(Collection entries)
+--

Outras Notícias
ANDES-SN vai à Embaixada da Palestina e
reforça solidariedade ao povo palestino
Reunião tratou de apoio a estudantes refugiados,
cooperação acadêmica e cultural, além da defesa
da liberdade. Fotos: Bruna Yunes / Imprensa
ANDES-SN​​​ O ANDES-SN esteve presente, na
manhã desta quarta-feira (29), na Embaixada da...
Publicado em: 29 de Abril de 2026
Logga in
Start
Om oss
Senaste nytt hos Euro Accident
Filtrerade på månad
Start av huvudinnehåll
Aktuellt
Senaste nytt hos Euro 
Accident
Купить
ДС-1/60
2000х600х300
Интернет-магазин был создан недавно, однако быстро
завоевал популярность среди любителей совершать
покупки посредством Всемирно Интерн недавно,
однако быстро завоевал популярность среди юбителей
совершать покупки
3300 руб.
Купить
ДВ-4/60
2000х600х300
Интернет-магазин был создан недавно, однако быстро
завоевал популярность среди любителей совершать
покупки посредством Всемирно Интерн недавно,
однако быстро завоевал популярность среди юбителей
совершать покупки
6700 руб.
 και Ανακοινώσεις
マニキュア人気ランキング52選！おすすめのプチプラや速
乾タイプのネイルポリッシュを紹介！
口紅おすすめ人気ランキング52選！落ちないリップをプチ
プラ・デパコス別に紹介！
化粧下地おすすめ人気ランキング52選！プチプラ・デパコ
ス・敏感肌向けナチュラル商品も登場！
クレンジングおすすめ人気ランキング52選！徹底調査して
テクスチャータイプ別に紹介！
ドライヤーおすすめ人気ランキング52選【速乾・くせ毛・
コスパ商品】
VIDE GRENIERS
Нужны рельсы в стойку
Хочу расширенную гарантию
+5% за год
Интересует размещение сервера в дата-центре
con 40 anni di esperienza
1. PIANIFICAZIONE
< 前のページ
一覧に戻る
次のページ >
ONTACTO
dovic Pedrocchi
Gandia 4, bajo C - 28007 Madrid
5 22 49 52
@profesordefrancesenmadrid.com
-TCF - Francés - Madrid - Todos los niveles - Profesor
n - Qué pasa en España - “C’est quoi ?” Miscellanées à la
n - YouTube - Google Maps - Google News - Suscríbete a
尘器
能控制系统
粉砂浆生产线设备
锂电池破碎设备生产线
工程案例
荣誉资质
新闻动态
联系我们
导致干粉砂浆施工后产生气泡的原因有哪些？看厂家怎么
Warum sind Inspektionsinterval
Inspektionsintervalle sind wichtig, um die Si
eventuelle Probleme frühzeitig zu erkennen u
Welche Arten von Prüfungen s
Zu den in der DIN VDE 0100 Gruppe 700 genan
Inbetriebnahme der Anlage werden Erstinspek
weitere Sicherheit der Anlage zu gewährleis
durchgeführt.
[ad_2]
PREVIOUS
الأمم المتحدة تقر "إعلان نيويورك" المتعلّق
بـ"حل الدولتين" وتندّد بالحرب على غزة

+--

_Problem to solve_
The reply must consist solely of the lines from the one containing "eventuelle Probleme frühzeitig zu erkennen u" through the last line of the data, reproduced exactly.

_Answer space_
eventuelle Probleme frühzeitig zu erkennen u
Welche Arten von Prüfungen s
Zu den in der DIN VDE 0100 Gruppe 700 genan
Inbetriebnahme der Anlage werden Erstinspek
weitere Sicherheit der Anlage zu gewährleis
durchgeführt.
[ad_2]
PREVIOUS
الأمم المتحدة تقر "إعلان نيويورك" المتعلّق
بـ"حل الدولتين" وتندّد بالحرب على غزة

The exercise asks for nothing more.